The star that burns twice as bright
An helium explosion heralds the end of a dying star
An international astronomical team led by Ji-an Jiang (graduate student of the University of Tokyo), Mamoru Doi (U. Tokyo), Keiichi Maeda (Kyoto University) and Toshikazu Shigeyama (U. Tokyo), called “the MUSSES team”, has found evidence that the brightest stellar explosions in our universe are triggered by a helium nuclear explosion at the surface of a white dwarf.
The conclusion was reached by examining observational data of a type Ia supernova discovered within a day of the explosion by the MUSSES project. The team used the wide-field camera “Hyper Suprime-Cam” mounted on the 8.2-m Subaru telescope, and simulating light curves and spectra based on various explosion scenarios using the supercomputer ATERUI. This study was published in Nature on Oct. 5, 2017.
Type Ia Supernovae are believed to be an explosion of a white dwarf. Because of the uniform and extremely high brightness (about 5 billion times brighter than our Sun), they are widely used as the standard candle for measuring distance in astronomy, leading to the discovery of the accelerating expansion of the universe (Nobel prize in physics 2011). However, no one has been able to find solid evidence as to what triggers these explosions.
The MUSSUS project is designed to find supernovae just after the explosion. “Among more than 100 supernovae discovered within a single night, we finally identified one very infant type Ia supernova caught by our observations. Surprisingly, the supernova in the first few days was much brighter than expected,” explained Jiang. A new question was then evident to the researchers – what makes this flash and how is it related to the explosion mechanism?
The team further conducted intensive computational simulations based on different kinds of theoretical models. They were finally able to identify one scenario, which they thought was the only possible solution. In this scenario, the accumulation of helium (He) on the surface of the white dwarf first ignites, and explosive He burning eventually leads to disruption of the whole star. The bright flash is then generated by the energy released from the unstable nucleosynthesis products of the burning He.

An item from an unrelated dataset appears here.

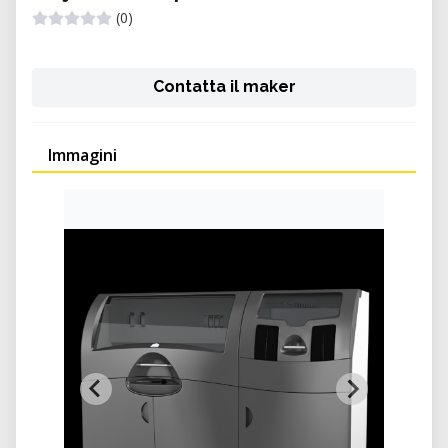
(0)
Contatta il maker
Immagini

"Once we noticed the possibility of this He detonation scenario, all of the observational data of this supernova, the evolution of brightness, color, and spectral features, became readily explainable," says Maeda. "This is the first robust evidence that one theoretically predicted stellar explosion mechanism, proposed in the early 1980's, does truly exist in our universe. Our next question is if such a mechanism is unique or common among type Ia supernovae."
The MUSSES team will carry out further investigations to find more supernovae within a day after explosion and test their models. "We are expecting to find many more of these supernovae, which should bring us further insight into their mechanisms. A more precise understanding of their history and behavior will help all researchers to perform more accurate cosmological measurement," concludes Doi.